Feature construction is the process of creating one or more new features from the original features.
Example
When body mass index is derived from height and weight.
Discretization is the process of transforming a continuous attribute into a discrete (i.e., categorical) attribute.
Unsupervised discretization does not use class information when deciding on the split points.
Equal width discretization divides the range of the attribute into a user-specified number of equal width intervals.
Example
When the values 2, 3, 4, 4, 5, 5, 6, 6, 7, 9 are divided into the intervals 2, 3, 4, 4, 5, 5 and 6, 6, 7, 9. Both intervals have a width of four.
Equal frequency discretization attempts to divide the data objects so that an equal number are placed in each interval.
Example
When the values 2, 3, 4, 4, 5, 5, 6, 6, 7, 9 are divided into the intervals 2, 3, 4, 4, 5 and 5, 6, 6, 7, 9. Both intervals contain five values.

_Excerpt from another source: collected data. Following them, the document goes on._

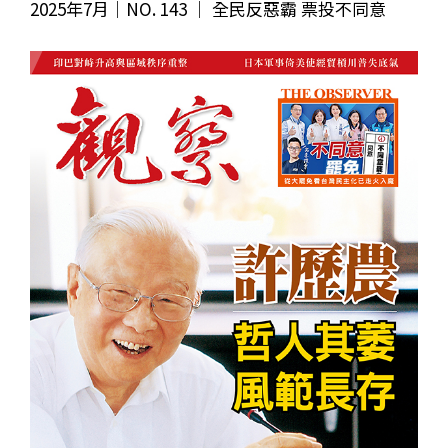
2025年7月｜NO. 143 │ 全民反惡霸 票投不同意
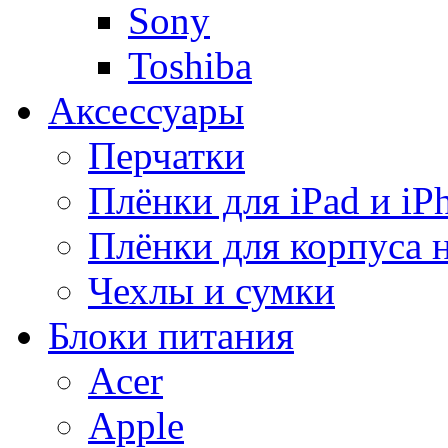
Sony
Toshiba
Аксессуары
Перчатки
Плёнки для iPad и iP
Плёнки для корпуса 
Чехлы и сумки
Блоки питания
Acer
Apple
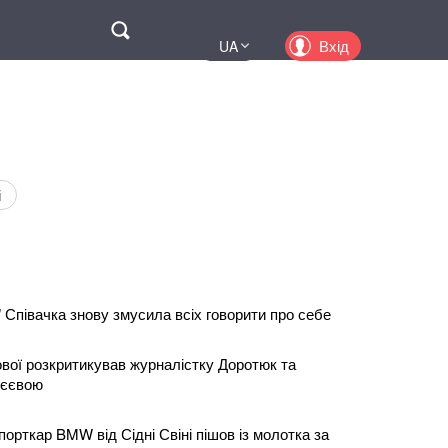
Поиск
Вхід
UA
EN
PL
KZ
RU
і
 Співачка знову змусила всіх говорити про себе
ої розкритикував журналістку Доротюк та
абєєвою
рткар BMW від Сідні Свіні пішов із молотка за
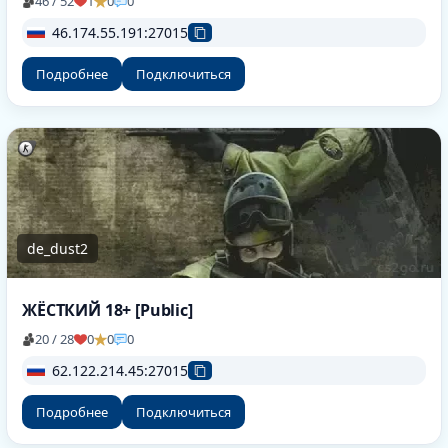
46 / 52
1
0
0
46.174.55.191:27015
Подробнее
Подключиться
de_dust2
ЖЁСТКИЙ 18+ [Public]
20 / 28
0
0
0
62.122.214.45:27015
Подробнее
Подключиться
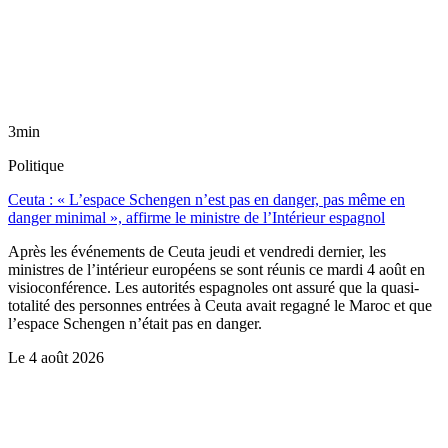
3min
Politique
Ceuta : « L’espace Schengen n’est pas en danger, pas même en
danger minimal », affirme le ministre de l’Intérieur espagnol
Après les événements de Ceuta jeudi et vendredi dernier, les
ministres de l’intérieur européens se sont réunis ce mardi 4 août en
visioconférence. Les autorités espagnoles ont assuré que la quasi-
totalité des personnes entrées à Ceuta avait regagné le Maroc et que
l’espace Schengen n’était pas en danger.
Le
4 août 2026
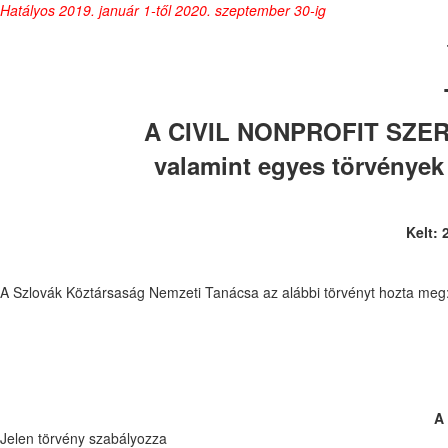
Hatályos 2019. január 1-től 2020. szeptember 30-ig
A CIVIL NONPROFIT SZE
valamint egyes törvények
Kelt: 
A Szlovák Köztársaság Nemzeti Tanácsa az alábbi törvényt hozta meg
A 
Jelen törvény szabályozza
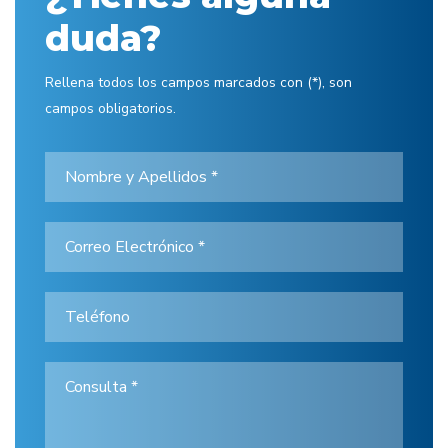
duda?
Rellena todos los campos marcados con (*), son
campos obligatorios.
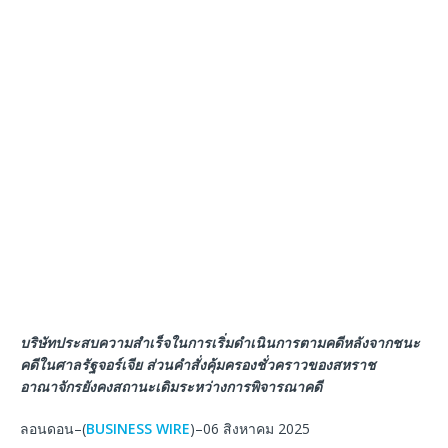
บริษัทประสบความสำเร็จในการเริ่มดำเนินการตามคดีหลังจากชนะ
คดีในศาลรัฐจอร์เจีย
ส่วนคำสั่งคุ้มครองชั่วคราวของสหราช
อาณาจักรยังคงสถานะเดิมระหว่างการพิจารณาคดี
ลอนดอน–(
BUSINESS WIRE
)–06 สิงหาคม 2025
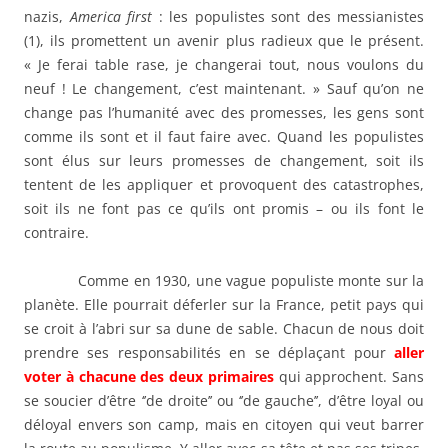
nazis,
America first
: les populistes sont des messianistes
(1), ils promettent un avenir plus radieux que le présent.
« Je ferai table rase, je changerai tout, nous voulons du
neuf ! Le changement, c’est maintenant. » Sauf qu’on ne
change pas l’humanité avec des promesses, les gens sont
comme ils sont et il faut faire avec. Quand les populistes
sont élus sur leurs promesses de changement, soit ils
tentent de les appliquer et provoquent des catastrophes,
soit ils ne font pas ce qu’ils ont promis – ou ils font le
contraire.
Comme en 1930, une vague populiste monte sur la
planète. Elle pourrait déferler sur la France, petit pays qui
se croit à l’abri sur sa dune de sable. Chacun de nous doit
prendre ses responsabilités en se déplaçant pour
aller
voter
à chacune des deux primaires
qui approchent. Sans
se soucier d’être ‘’de droite’’ ou ‘’de gauche’’, d’être loyal ou
déloyal envers son camp, mais en citoyen qui veut barrer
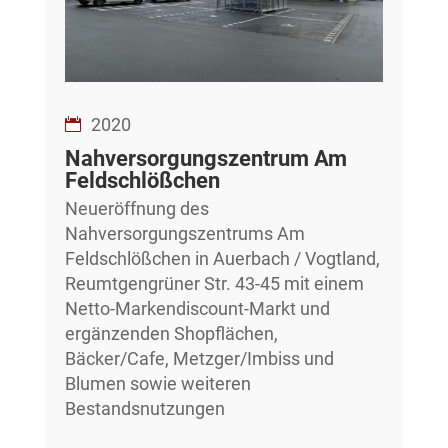
2020
Nahversorgungszentrum Am
Feldschlößchen
Neueröffnung des
Nahversorgungszentrums Am
Feldschlößchen in Auerbach / Vogtland,
Reumtgengrüner Str. 43-45 mit einem
Netto-Markendiscount-Markt und
ergänzenden Shopflächen,
Bäcker/Cafe, Metzger/Imbiss und
Blumen sowie weiteren
Bestandsnutzungen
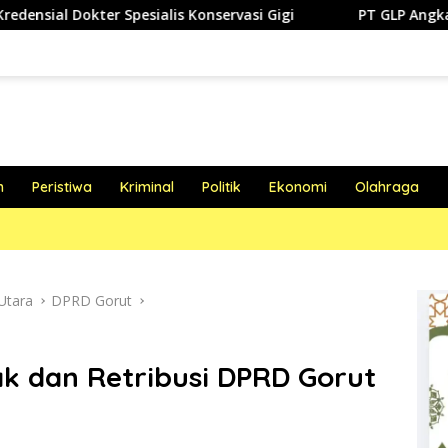
Spesialis Konservasi Gigi
PT GLP Angkat Bicara Soal Po
h
Peristiwa
Kriminal
Politik
Ekonomi
Olahraga
Utara
DPRD Gorut
k dan Retribusi DPRD Gorut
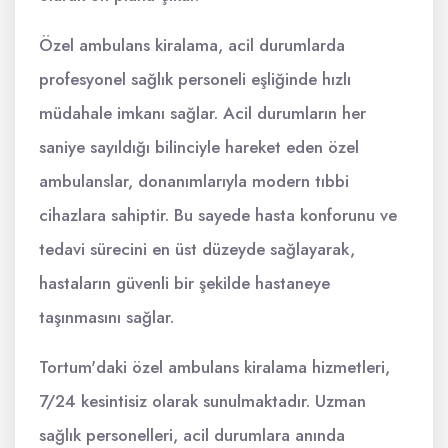
Özel ambulans kiralama, acil durumlarda
profesyonel sağlık personeli eşliğinde hızlı
müdahale imkanı sağlar. Acil durumların her
saniye sayıldığı bilinciyle hareket eden özel
ambulanslar, donanımlarıyla modern tıbbi
cihazlara sahiptir. Bu sayede hasta konforunu ve
tedavi sürecini en üst düzeyde sağlayarak,
hastaların güvenli bir şekilde hastaneye
taşınmasını sağlar.
Tortum'daki özel ambulans kiralama hizmetleri,
7/24 kesintisiz olarak sunulmaktadır. Uzman
sağlık personelleri, acil durumlara anında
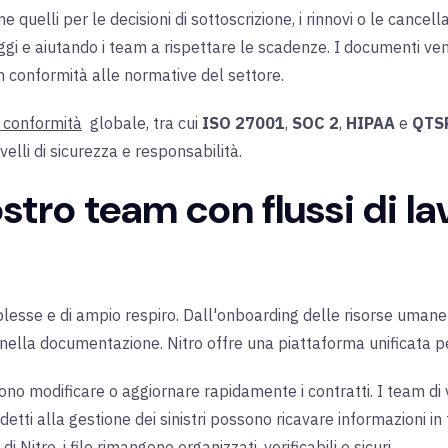
me quelli per le decisioni di sottoscrizione, i rinnovi o le cance
saggi e aiutando i team a rispettare le scadenze. I documenti 
n conformità alle normative del settore.
 conformità
globale, tra cui
ISO 27001
,
SOC 2
,
HIPAA
e
QTS
velli di sicurezza e responsabilità.
ostro team con flussi di la
esse e di ampio respiro. Dall'onboarding delle risorse umane a
nella documentazione. Nitro offre una piattaforma unificata p
ono modificare o aggiornare rapidamente i contratti. I team di
detti alla gestione dei sinistri possono ricavare informazioni i
 Nitro, i file rimangono organizzati, verificabili e sicuri.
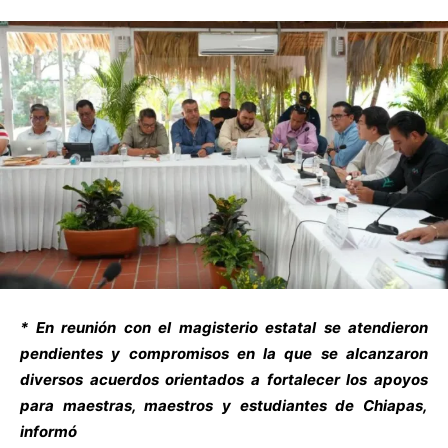
* En reunión con el magisterio estatal se atendieron
pendientes y compromisos en la que se alcanzaron
diversos acuerdos orientados a fortalecer los apoyos
para maestras, maestros y estudiantes de Chiapas,
informó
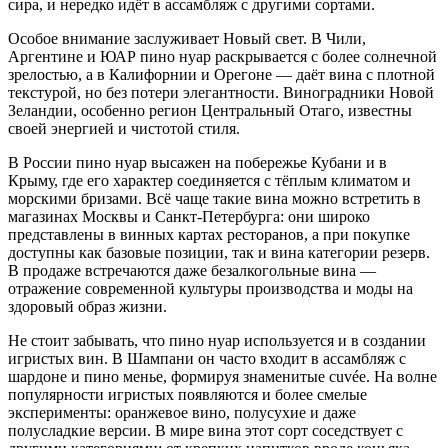
сира, и нередко идёт в ассамбляж с другими сортами.
Особое внимание заслуживает Новый свет. В Чили,
Аргентине и ЮАР пино нуар раскрывается с более солнечной
зрелостью, а в Калифорнии и Орегоне — даёт вина с плотной
текстурой, но без потери элегантности. Виноградники Новой
Зеландии, особенно регион Центральный Отаго, известны
своей энергией и чистотой стиля.
В России пино нуар высажен на побережье Кубани и в
Крыму, где его характер соединяется с тёплым климатом и
морскими бризами. Всё чаще такие вина можно встретить в
магазинах Москвы и Санкт-Петербурга: они широко
представлены в винных картах ресторанов, а при покупке
доступны как базовые позиции, так и вина категории резерв.
В продаже встречаются даже безалкогольные вина —
отражение современной культуры производства и моды на
здоровый образ жизни.
Не стоит забывать, что пино нуар используется и в создании
игристых вин. В Шампани он часто входит в ассамбляж с
шардоне и пино менье, формируя знаменитые cuvée. На волне
популярности игристых появляются и более смелые
эксперименты: оранжевое вино, полусухие и даже
полусладкие версии. В мире вина этот сорт соседствует с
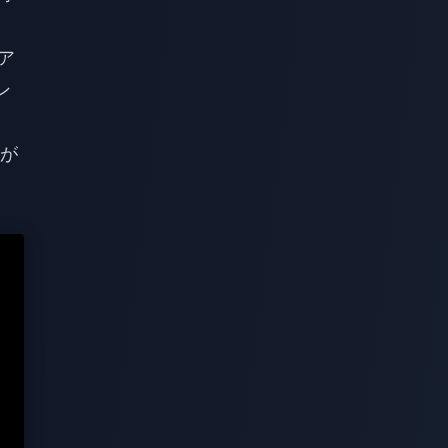
ア
ン
が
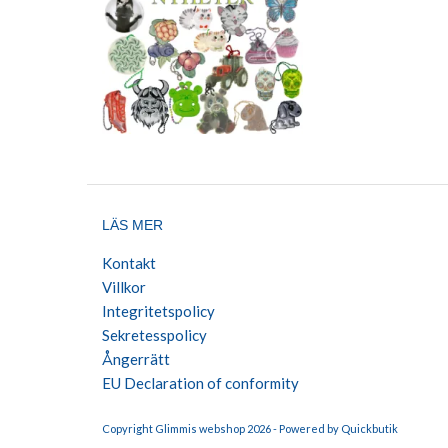
LÄS MER
Kontakt
Villkor
Integritetspolicy
Sekretesspolicy
Ångerrätt
EU Declaration of conformity
Copyright Glimmis webshop 2026 -
Powered by Quickbutik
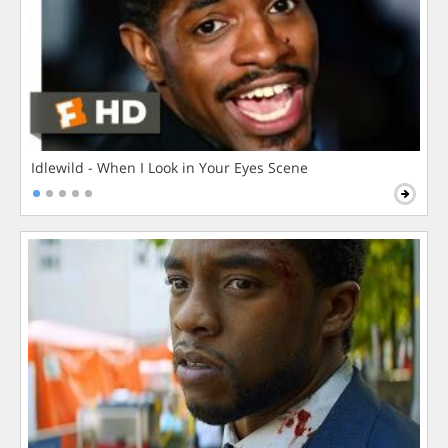
Idlewild - When I Look in Your Eyes Scene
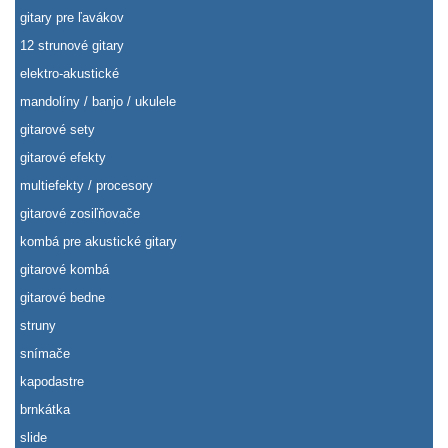
gitary pre ľavákov
12 strunové gitary
elektro-akustické
mandolíny / banjo / ukulele
gitarové sety
gitarové efekty
multiefekty / procesory
gitarové zosiľňovače
kombá pre akustické gitary
gitarové kombá
gitarové bedne
struny
snímače
kapodastre
brnkátka
slide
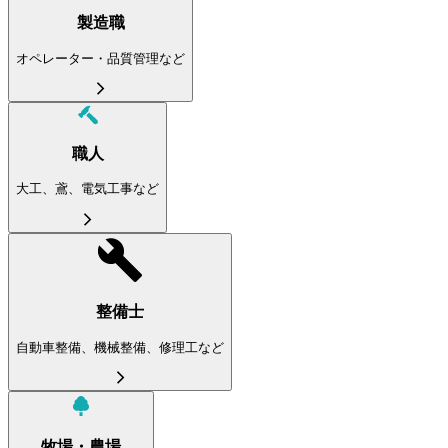
製造職
オペレーター・品質管理など
職人
大工、鳶、電気工事など
整備士
自動車整備、機械整備、修理工など
牧場・農場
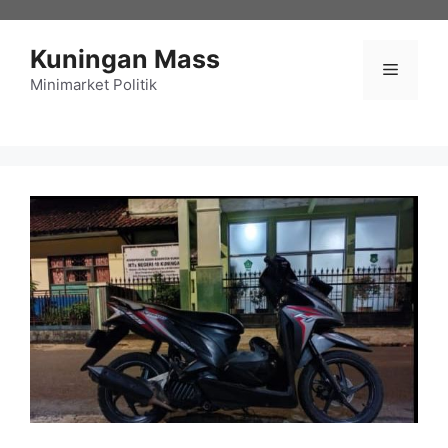
Langsung
ke
Kuningan Mass
isi
Menu
Minimarket Politik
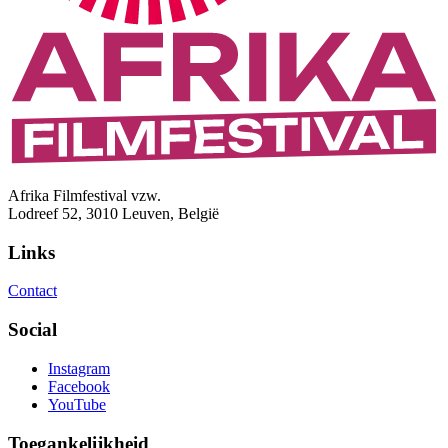
Afrika Filmfestival vzw.
Lodreef 52, 3010 Leuven, België
Links
Contact
Social
Instagram
Facebook
YouTube
Toegankelijkheid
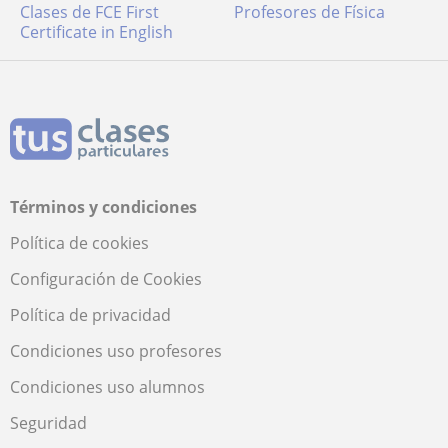
Clases de FCE First
Profesores de Física
Certificate in English
Términos y condiciones
Política de cookies
Configuración de Cookies
Política de privacidad
Condiciones uso profesores
Condiciones uso alumnos
Seguridad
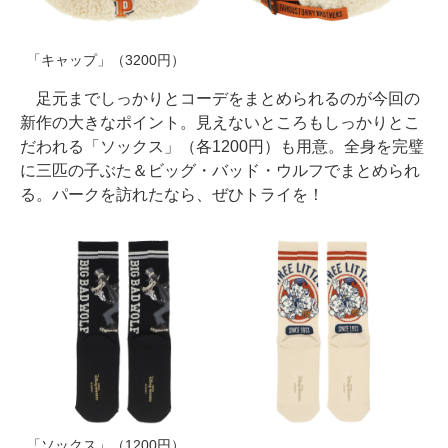
「キャップ」（3200円）
足元までしっかりとコーデをまとめられるのが今回の
新作の大きなポイント。見えないところもしっかりとこ
だわれる「ソックス」（各1200円）も用意。全身を完璧
に三匹の子ぶた＆ビッグ・バッド・ウルフでまとめられ
る。パークを訪れたなら、ぜひトライを！
「ソックス」（1200円）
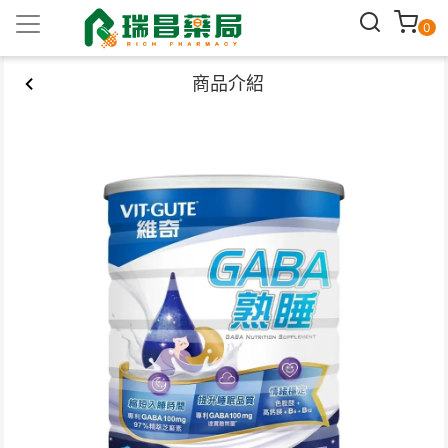
0
商品介紹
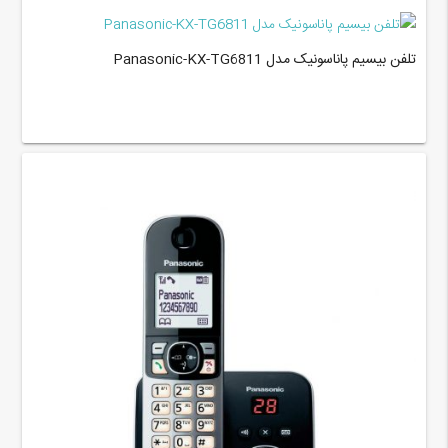
تلفن بیسیم پاناسونیک مدل Panasonic-KX-TG6811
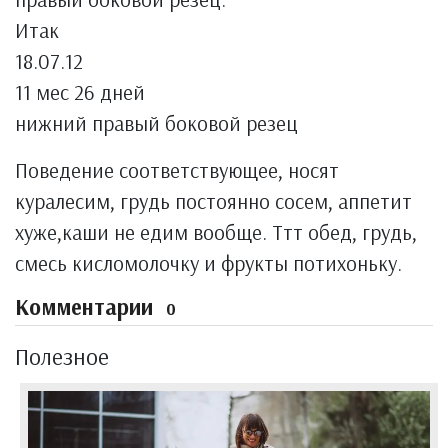
Итак
18.07.12
11 мес 26 дней
нижний правый боковой резец
Поведение соответствующее, носят
куралесим, грудь постоянно сосем, аппетит
хуже,каши не едим вообще. Ттт обед, грудь,
смесь кисломолочку и фрукты потихоньку.
Комментарии
0
Полезное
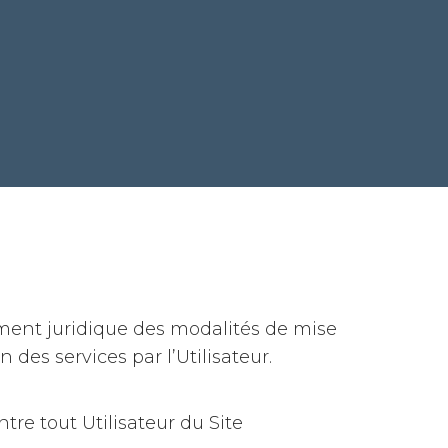
rement juridique des modalités de mise
n des services par l’Utilisateur.
tre tout Utilisateur du Site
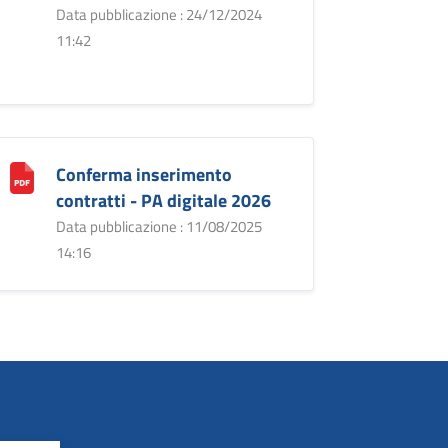
Data pubblicazione : 24/12/2024
11:42
Conferma inserimento
contratti - PA digitale 2026
Data pubblicazione : 11/08/2025
14:16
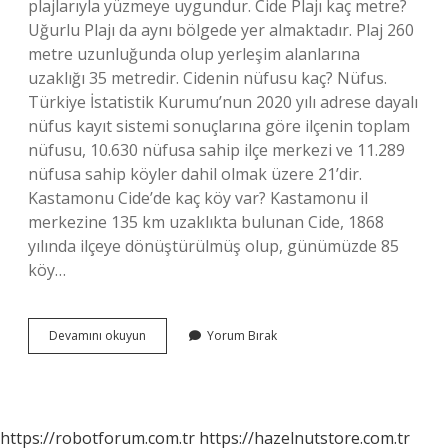
plajlarıyla yüzmeye uygundur. Cide Plajı kaç metre?
Uğurlu Plajı da aynı bölgede yer almaktadır. Plaj 260
metre uzunluğunda olup yerleşim alanlarına
uzaklığı 35 metredir. Cidenin nüfusu kaç? Nüfus.
Türkiye İstatistik Kurumu’nun 2020 yılı adrese dayalı
nüfus kayıt sistemi sonuçlarına göre ilçenin toplam
nüfusu, 10.630 nüfusa sahip ilçe merkezi ve 11.289
nüfusa sahip köyler dahil olmak üzere 21’dir.
Kastamonu Cide’de kaç köy var? Kastamonu il
merkezine 135 km uzaklıkta bulunan Cide, 1868
yılında ilçeye dönüştürülmüş olup, günümüzde 85
köy…
Kastamonu
Devamını okuyun
Yorum Bırak
Cidenin
Sahili
Kaç
Kilometre
https://robotforum.com.tr
https://hazelnutstore.com.tr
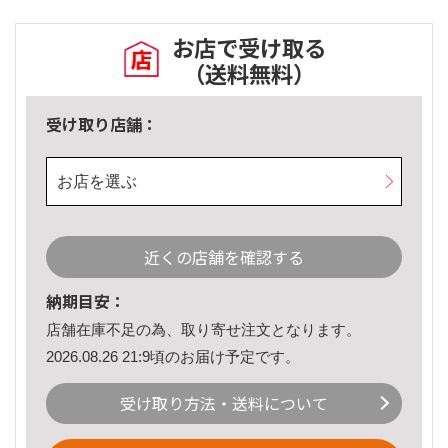
お店で受け取る
（送料無料）
受け取り店舗：
お店を選ぶ
近くの店舗を確認する
納期目安：
店舗在庫不足の為、取り寄せ注文となります。
2026.08.26 21:9頃のお届け予定です。
受け取り方法・送料について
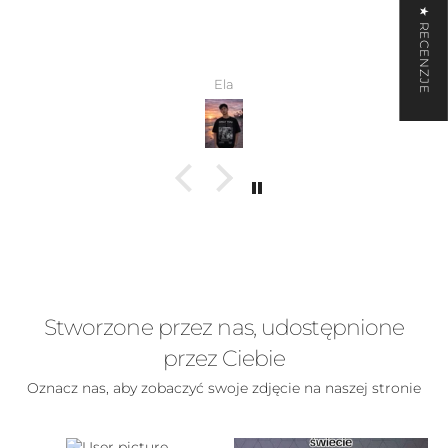
★ RECENZJE
który to zaprojektował.
Wiktoria
Stworzone przez nas, udostępnione
przez Ciebie
Oznacz nas, aby zobaczyć swoje zdjęcie na naszej stronie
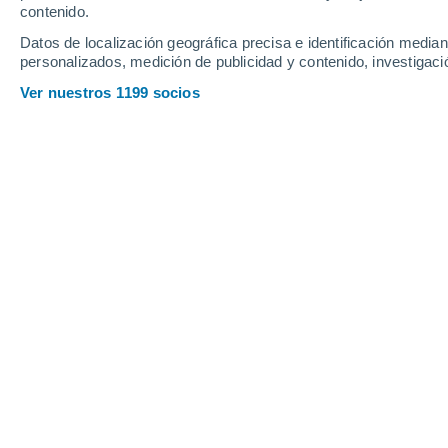
contenido.
Datos de localización geográfica precisa e identificación mediant
personalizados, medición de publicidad y contenido, investigació
Ver nuestros 1199 socios
Una severa sequía esta afectando a zonas de EE.UU. 
Francisco Martín León
16
La megasequía
que ha resecado el
s
México
durante las últimas dos déca
en al menos 1200 años
, según los in
"
La sequía de principios del siglo X
megasequía sin el cambio climátic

Supervised discretization uses class information when deciding on the split points (usually based upon some information-theoretic or statistical approach).
Variable transformation is the process of applying some function or algorithm to all the values of a variable so that the transformed values have more “appropriate” properties.
Simple mathematical functions can be applied to values.
Example
When using the logarithm of large numbers rather than the numbers themselves.
Normalization (or standardization) can be used re-scale the set of values associated with a variable.
Example
When comparing gross national product to family income between rich and poor nations. Comparing real dollars may skew the results, but normalizing incomes on the interval (0, 1) may make the comparison more meaningful.